Yes, some of the XHR never hit the server compared to the log with other browsers. I doubt if those XHR (not hit the server) are kicked off from the browser because both the browser and the Java server are running on the same machine under Tomcat. I am not sure if it is related to the JS scripts that contains the XHR or because there are too many JS script with XHR loading. Another application under the same Tomcat but with less JS scripts (not the same scripts) is working with FF. I can email you the index.jsp if you would like (with your email address).
I doubt it's a matter of "too many scripts" per se. The issue presumably has to do with the exact timing of things. If you can email me a URL I can load to reproduce the problem, along with enough information to tell whether I'm seeing the problem or not, that would be extremely helpful. Just the index.jsp file, without the relevant scripts and server bits is not likely to help too much. I can also add logging for XHR stuff, but I'd really like to have a clear explanation of what the problem actually is to guide that logging, assuming we have that, because I obviously already misunderstood it once as "scripts are not loading and running", whereas it seems like they are.... Thank you for your patience and help with this; I know this must be quite frustrating.
Thanks a lot for your help. Because we can't abstract the issue without the env. What about an online meeting with screen sharing?
That might be worth doing just so it's clear what the problem is. I'm in US/Eastern time and I could do this sometime during work hours tomorrow. Failing that it would have to be next week.
Thank you! Let me arrange the online meeting. It would be next week and could you leave me your email address so that I will send the meeting invitation.

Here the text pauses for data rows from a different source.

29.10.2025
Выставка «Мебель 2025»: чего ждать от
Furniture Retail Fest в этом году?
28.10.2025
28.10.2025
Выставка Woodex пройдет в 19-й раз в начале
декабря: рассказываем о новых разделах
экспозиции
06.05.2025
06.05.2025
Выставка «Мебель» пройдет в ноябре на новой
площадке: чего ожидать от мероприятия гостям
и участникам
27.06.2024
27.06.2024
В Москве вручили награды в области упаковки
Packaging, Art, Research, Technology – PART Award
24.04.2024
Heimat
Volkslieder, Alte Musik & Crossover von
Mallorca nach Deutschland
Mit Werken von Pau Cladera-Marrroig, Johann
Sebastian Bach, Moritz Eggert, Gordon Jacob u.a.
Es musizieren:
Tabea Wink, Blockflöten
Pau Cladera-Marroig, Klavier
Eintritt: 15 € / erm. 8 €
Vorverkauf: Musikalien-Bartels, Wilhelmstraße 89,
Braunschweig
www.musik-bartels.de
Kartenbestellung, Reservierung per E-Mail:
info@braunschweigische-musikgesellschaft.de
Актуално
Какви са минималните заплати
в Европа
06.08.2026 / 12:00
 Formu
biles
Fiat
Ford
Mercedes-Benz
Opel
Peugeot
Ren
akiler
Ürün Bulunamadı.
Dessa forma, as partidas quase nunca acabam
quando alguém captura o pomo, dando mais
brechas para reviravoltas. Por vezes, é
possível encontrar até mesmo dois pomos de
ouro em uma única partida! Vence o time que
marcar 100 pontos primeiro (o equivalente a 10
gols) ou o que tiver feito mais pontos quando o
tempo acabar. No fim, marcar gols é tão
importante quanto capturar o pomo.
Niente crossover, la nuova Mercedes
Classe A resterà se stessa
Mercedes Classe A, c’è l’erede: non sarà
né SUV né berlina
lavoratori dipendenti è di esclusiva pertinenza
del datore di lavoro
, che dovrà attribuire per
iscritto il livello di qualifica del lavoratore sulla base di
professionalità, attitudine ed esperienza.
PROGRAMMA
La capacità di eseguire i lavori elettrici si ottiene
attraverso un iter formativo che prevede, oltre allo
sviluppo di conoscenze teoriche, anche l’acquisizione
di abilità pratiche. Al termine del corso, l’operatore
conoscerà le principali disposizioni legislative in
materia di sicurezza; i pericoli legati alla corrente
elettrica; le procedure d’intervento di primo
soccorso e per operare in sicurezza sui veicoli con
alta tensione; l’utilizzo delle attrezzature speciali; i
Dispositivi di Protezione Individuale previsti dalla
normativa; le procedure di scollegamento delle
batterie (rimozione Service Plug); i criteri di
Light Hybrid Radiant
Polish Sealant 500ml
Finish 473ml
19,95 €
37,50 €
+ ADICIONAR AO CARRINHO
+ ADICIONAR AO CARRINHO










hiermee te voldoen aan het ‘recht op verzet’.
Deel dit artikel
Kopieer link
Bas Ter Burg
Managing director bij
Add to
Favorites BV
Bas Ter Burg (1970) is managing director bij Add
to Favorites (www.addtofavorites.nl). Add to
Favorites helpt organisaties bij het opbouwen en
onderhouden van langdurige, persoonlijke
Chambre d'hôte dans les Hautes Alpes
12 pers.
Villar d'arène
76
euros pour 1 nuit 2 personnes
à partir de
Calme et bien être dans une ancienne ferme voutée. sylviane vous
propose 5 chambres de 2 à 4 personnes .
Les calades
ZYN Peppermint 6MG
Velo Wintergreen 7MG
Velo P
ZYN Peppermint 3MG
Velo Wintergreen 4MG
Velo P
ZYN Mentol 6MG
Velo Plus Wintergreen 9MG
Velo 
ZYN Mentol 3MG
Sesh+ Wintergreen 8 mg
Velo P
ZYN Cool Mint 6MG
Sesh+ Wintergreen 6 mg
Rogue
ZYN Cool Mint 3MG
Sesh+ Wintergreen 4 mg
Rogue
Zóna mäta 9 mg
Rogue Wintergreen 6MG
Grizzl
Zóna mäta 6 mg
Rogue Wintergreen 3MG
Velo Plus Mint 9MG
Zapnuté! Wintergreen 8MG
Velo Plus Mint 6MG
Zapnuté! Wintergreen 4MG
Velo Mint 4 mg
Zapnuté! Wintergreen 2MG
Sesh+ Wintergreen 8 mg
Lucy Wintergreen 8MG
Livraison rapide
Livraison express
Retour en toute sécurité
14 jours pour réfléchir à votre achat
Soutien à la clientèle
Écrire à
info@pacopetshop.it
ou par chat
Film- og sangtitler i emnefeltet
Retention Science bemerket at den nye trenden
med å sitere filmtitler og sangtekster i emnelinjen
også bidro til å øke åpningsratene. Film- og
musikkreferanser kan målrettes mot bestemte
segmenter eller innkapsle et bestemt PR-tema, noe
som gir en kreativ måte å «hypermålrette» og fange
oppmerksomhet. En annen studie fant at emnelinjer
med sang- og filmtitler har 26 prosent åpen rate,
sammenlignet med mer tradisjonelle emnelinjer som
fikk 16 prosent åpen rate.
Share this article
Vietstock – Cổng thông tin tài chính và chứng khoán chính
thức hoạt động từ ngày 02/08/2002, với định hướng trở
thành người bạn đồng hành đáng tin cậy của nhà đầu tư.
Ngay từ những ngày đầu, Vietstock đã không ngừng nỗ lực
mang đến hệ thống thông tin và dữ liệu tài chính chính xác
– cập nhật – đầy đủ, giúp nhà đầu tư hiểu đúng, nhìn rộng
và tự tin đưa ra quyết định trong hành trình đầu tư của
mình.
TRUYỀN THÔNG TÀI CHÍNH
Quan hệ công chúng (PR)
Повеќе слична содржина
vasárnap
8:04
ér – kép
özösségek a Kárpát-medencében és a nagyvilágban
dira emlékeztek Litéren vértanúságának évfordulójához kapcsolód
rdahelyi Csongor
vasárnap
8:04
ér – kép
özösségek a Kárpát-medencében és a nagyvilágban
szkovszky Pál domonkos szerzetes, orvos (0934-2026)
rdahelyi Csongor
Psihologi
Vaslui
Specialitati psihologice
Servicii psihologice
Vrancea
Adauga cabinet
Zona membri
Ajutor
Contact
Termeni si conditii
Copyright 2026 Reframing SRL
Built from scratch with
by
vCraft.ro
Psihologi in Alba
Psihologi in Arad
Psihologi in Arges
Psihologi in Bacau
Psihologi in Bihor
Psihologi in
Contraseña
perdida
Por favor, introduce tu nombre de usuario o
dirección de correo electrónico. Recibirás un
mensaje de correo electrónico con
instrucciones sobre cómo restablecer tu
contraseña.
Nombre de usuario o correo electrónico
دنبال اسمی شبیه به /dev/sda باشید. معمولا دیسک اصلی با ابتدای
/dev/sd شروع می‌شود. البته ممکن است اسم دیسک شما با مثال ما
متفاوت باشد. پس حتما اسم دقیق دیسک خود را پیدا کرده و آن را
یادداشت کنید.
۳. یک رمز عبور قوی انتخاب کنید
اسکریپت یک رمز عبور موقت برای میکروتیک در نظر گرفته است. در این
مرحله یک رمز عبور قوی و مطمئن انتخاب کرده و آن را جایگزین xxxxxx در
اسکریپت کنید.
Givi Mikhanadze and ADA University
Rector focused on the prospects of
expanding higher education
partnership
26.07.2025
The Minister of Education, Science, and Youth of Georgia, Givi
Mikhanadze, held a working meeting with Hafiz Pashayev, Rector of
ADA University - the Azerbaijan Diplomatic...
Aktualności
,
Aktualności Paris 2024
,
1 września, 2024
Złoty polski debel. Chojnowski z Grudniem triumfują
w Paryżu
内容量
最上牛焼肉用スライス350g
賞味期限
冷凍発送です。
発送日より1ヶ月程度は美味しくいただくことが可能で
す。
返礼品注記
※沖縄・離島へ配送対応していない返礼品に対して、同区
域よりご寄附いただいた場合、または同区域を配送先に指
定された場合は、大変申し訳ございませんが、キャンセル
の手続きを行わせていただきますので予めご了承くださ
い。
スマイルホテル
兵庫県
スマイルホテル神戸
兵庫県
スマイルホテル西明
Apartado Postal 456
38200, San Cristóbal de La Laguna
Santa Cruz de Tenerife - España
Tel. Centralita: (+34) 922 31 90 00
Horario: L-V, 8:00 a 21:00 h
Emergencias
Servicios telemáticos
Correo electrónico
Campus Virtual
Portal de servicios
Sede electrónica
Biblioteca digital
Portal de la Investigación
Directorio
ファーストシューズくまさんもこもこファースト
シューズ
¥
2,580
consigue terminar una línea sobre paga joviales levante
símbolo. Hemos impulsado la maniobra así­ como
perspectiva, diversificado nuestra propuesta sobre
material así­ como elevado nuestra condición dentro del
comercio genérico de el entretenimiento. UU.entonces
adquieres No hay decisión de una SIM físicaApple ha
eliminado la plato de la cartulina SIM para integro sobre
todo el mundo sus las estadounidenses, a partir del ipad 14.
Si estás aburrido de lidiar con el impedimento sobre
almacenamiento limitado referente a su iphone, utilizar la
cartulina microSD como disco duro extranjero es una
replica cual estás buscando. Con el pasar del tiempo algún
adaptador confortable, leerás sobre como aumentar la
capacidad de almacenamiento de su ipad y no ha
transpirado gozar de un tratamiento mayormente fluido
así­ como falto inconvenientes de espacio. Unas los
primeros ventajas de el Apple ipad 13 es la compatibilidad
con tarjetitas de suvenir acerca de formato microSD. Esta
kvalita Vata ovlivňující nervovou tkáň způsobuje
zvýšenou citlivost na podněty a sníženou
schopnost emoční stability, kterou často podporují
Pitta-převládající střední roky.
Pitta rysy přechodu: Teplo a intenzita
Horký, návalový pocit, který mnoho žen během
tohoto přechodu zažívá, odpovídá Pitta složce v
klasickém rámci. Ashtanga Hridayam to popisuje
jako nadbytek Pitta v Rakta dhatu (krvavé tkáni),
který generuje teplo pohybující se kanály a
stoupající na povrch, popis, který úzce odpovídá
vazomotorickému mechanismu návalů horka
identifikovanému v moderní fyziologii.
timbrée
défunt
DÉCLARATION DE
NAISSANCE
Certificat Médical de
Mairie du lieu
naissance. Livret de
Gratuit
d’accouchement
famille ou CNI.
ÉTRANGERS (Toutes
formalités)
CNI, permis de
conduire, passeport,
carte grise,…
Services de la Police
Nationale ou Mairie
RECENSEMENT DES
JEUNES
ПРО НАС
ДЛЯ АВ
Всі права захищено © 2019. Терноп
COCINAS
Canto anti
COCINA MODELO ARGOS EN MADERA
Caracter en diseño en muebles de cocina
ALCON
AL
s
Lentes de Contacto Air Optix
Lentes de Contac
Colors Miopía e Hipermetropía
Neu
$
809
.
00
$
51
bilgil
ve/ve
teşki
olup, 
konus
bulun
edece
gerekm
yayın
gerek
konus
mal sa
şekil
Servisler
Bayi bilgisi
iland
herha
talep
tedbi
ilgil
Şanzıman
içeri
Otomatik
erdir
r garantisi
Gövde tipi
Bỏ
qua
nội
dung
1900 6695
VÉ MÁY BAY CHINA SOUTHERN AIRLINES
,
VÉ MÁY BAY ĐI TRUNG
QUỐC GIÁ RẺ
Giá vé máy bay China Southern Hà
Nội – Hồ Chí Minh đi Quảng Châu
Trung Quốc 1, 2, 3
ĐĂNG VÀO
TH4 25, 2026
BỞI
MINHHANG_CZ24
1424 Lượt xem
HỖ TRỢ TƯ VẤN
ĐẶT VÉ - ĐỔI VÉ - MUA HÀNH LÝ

OK, so per discussion, here are a few more builds to try: 1) A build from right before bug 1267989 was checked in. This is mostly to check that it does in fact work so we're not chasing red herrings. It doesn't do any logging. https://archive.mozilla.org/pub/firefox/try-builds/bzbarsky@mozilla.com-96fdf1ed8135cd19370ac748547f0e074bcf2a53/try-win64/firefox-49.0a1.en-US.win64.zip 2) A build from right after bug 1267989 was checked in, with the patch from bug 1281366 applied. This is to check whether that build shows the problem. Again, no logging. https://archive.mozilla.org/pub/firefox/try-builds/bzbarsky@mozilla.com-c2f3a382a2a568c0dbe7d25c8f21f87d4ac67049/try-win64/firefox-49.0a1.en-US.win64.zip 3) A build from tip that logs all the <script> executions and XHR send() calls it's doing. A log from this would be appreciated. https://archive.mozilla.org/pub/firefox/try-builds/bzbarsky@mozilla.com-64bbf381d554c4fb1852cee45d1a8caf23d9e276/try-win64/firefox-54.0a1.en-US.win64.zip
Test1: successful Test2: fail Test3: refer to attached logTest3.txt Test4: refer to attached logTest4.txt
Attached file logTest3.txt, test3 log (deleted) —
Test3 log output
Attached file logTest4.txt, Test4 log (deleted) —
Test4 log output
Test3 is made with non-e10s window However, test4 doesn't have the "Open in new non-e10s window" option
If we come up with a fix for this, we could consider uplift, but for now I'm marking this fix-optional for 53, since 53 is about to go into beta.
Flags: needinfo?(bzbarsky)
Hi, Please let me know if I can do anything further on this issue. Could you please help update the current status? Thanks a lot!
Flags: needinfo?(songzhang2008)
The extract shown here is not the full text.